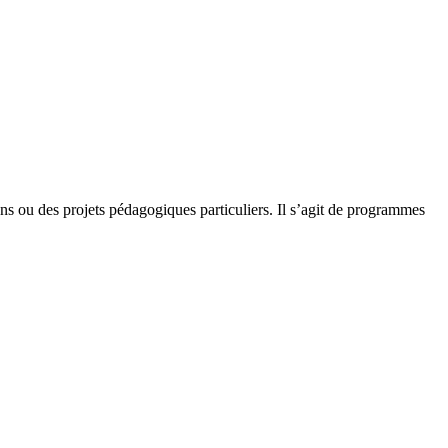
ns ou des projets pédagogiques particuliers. Il s’agit de programmes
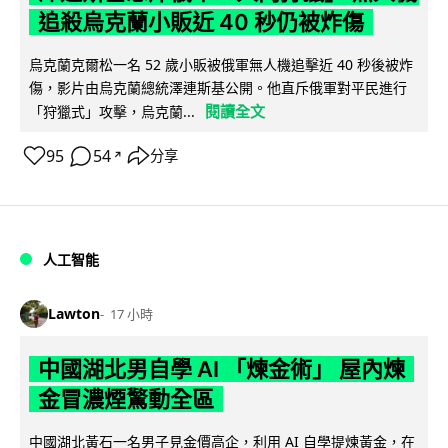
追殺烏克蘭小販近 40 秒仍被炸傷
烏克蘭克爾松一名 52 歲小販被俄軍無人機追擊近 40 秒後被炸
傷，影片由烏克蘭總統澤連斯基公開。他直斥俄軍對平民進行
閱讀全文
「狩獵式」攻擊，烏克蘭...
95
54
分享
↗
人工智能
Lawton
17 小時
中國湖北男自學 AI 「煉金術」 屋內煉
金冒濃煙驚動全區
中國湖北黃石一名男子見金價高企，利用 AI 自學提煉黃金，在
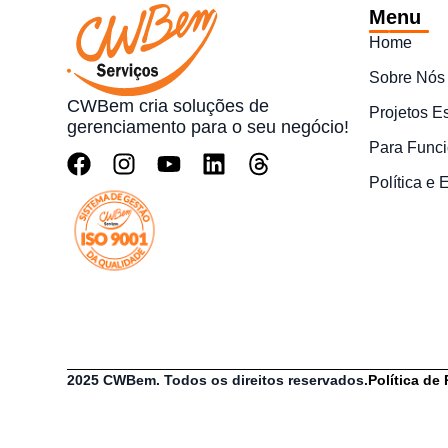
Menu
Home
Sobre Nós
CWBem cria soluções de
Projetos E
gerenciamento para o seu negócio!
Para Funci
Política e
2025 CWBem. Todos os direitos reservados.
Política de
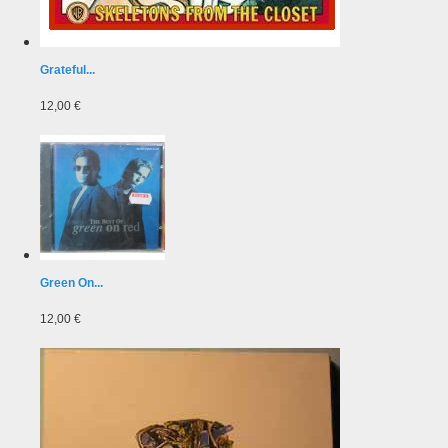
Grateful...
12,00 €
Green On...
12,00 €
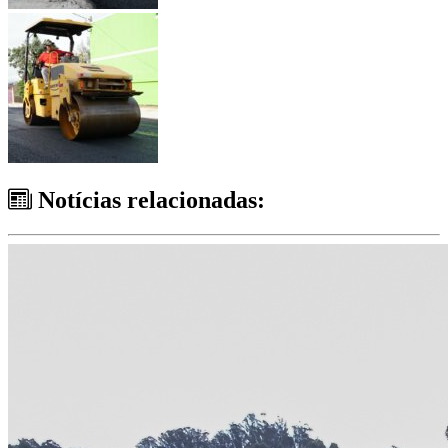
Notícias relacionadas:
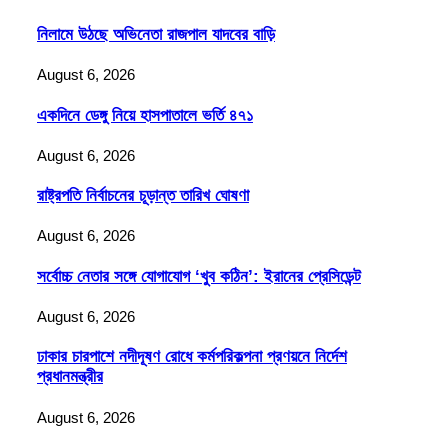
নিলামে উঠছে অভিনেতা রাজপাল যাদবের বাড়ি
August 6, 2026
একদিনে ডেঙ্গু নিয়ে হাসপাতালে ভর্তি ৪৭১
August 6, 2026
রাষ্ট্রপতি নির্বাচনের চূড়ান্ত তারিখ ঘোষণা
August 6, 2026
সর্বোচ্চ নেতার সঙ্গে যোগাযোগ ‘খুব কঠিন’: ইরানের প্রেসিডেন্ট
August 6, 2026
ঢাকার চারপাশে নদীদূষণ রোধে কর্মপরিকল্পনা প্রণয়নে নির্দেশ
প্রধানমন্ত্রীর
August 6, 2026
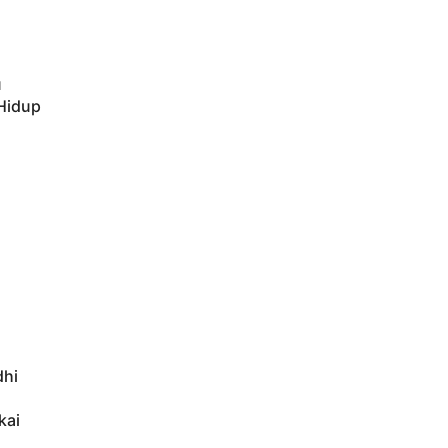
u
 Hidup
dhi
kai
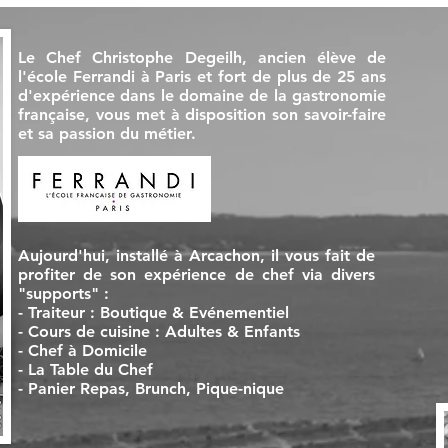
Le Chef Christophe Degeilh, ancien élève de
l'école Ferrandi à Paris et fort de plus de 25 ans
d'expérience dans le domaine de la gastronomie
française, vous met à disposition son savoir-faire
et sa passion du métier.
Aujourd'hui, installé à Arcachon, il vous fait de
profiter de son expérience de chef via divers
"supports" :
- Traiteur : Boutique & Evénementiel
- Cours de cuisine : Adultes & Enfants
- Chef à Domicile
- La Table du Chef
- Panier Repas, Brunch, Pique-nique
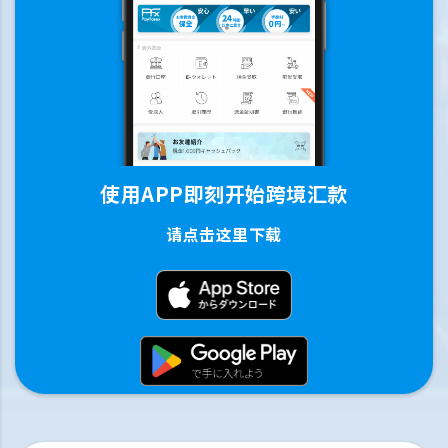
使用APP即刻开始跨境汇款
请点击这里下载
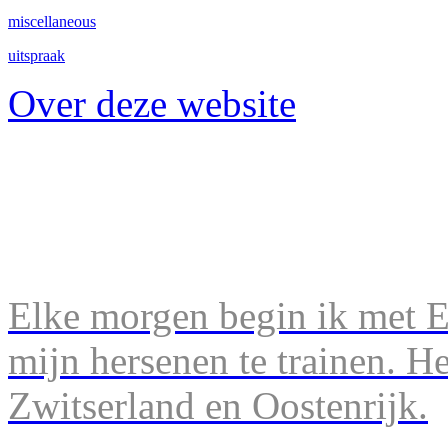
miscellaneous
uitspraak
Over deze website
Elke morgen begin ik met En
mijn hersenen te trainen. H
Zwitserland en Oostenrijk.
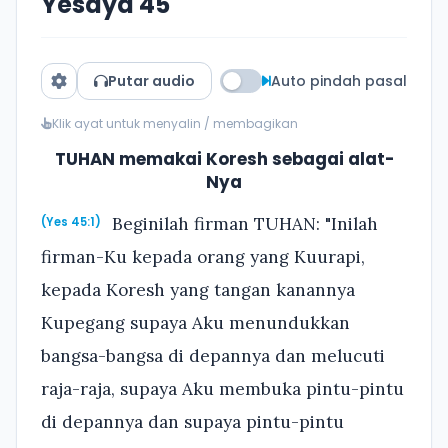
Yesaya 45
Putar audio
Auto pindah pasal
Klik ayat untuk menyalin / membagikan
TUHAN memakai Koresh sebagai alat-
Nya
Beginilah firman TUHAN: "Inilah
(Yes 45:1)
firman-Ku kepada orang yang Kuurapi,
kepada Koresh yang tangan kanannya
Kupegang supaya Aku menundukkan
bangsa-bangsa di depannya dan melucuti
raja-raja, supaya Aku membuka pintu-pintu
di depannya dan supaya pintu-pintu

********

## Activity:
Would you copy out the data exactly, leaving every picture out?

## Answer space:
ns ou des projets pédagogiques particuliers. Il s’agit de programmes
追殺烏克蘭小販近 40 秒仍被炸傷
烏克蘭克爾松一名 52 歲小販被俄軍無人機追擊近 40 秒後被炸
傷，影片由烏克蘭總統澤連斯基公開。他直斥俄軍對平民進行
閱讀全文
「狩獵式」攻擊，烏克蘭...
95
54
分享
↗
人工智能
Lawton
17 小時
中國湖北男自學 AI 「煉金術」 屋內煉
金冒濃煙驚動全區
中國湖北黃石一名男子見金價高企，利用 AI 自學提煉黃金，在
Menu
Home
Sobre Nós
CWBem cria soluções de
Projetos E
gerenciamento para o seu negócio!
Para Funci
Política e
2025 CWBem. Todos os direitos reservados.
Política de
Grateful...
12,00 €
Green On...
12,00 €
Notícias relacionadas:
নিলামে উঠছে অভিনেতা রাজপাল যাদবের বাড়ি
August 6, 2026
একদিনে ডেঙ্গু নিয়ে হাসপাতালে ভর্তি ৪৭১
August 6, 2026
রাষ্ট্রপতি নির্বাচনের চূড়ান্ত তারিখ ঘোষণা
August 6, 2026
সর্বোচ্চ নেতার সঙ্গে যোগাযোগ ‘খুব কঠিন’: ইরানের প্রেসিডেন্ট
August 6, 2026
ঢাকার চারপাশে নদীদূষণ রোধে কর্মপরিকল্পনা প্রণয়নে নির্দেশ
প্রধানমন্ত্রীর
August 6, 2026
u
 Hidup
dhi
kai
Le Chef Christophe Degeilh, ancien élève de
l'école Ferrandi à Paris et fort de plus de 25 ans
d'expérience dans le domaine de la gastronomie
française, vous met à disposition son savoir-faire
et sa passion du métier.
Aujourd'hui, installé à Arcachon, il vous fait de
profiter de son expérience de chef via divers
"supports" :
- Traiteur : Boutique & Evénementiel
- Cours de cuisine : Adultes & Enfants
- Chef à Domicile
- La Table du Chef
- Panier Repas, Brunch, Pique-nique
使用APP即刻开始跨境汇款
请点击这里下载
miscellaneous
uitspraak
Over deze website
Elke morgen begin ik met En
mijn hersenen te trainen. H
Zwitserland en Oostenrijk.
Yesaya 45
Putar audio
Auto pindah pasal
Klik ayat untuk menyalin / membagikan
TUHAN memakai Koresh sebagai alat-
Nya
Beginilah firman TUHAN: "Inilah
(Yes 45:1)
firman-Ku kepada orang yang Kuurapi,
kepada Koresh yang tangan kanannya
Kupegang supaya Aku menundukkan
bangsa-bangsa di depannya dan melucuti
raja-raja, supaya Aku membuka pintu-pintu
di depannya dan supaya pintu-pintu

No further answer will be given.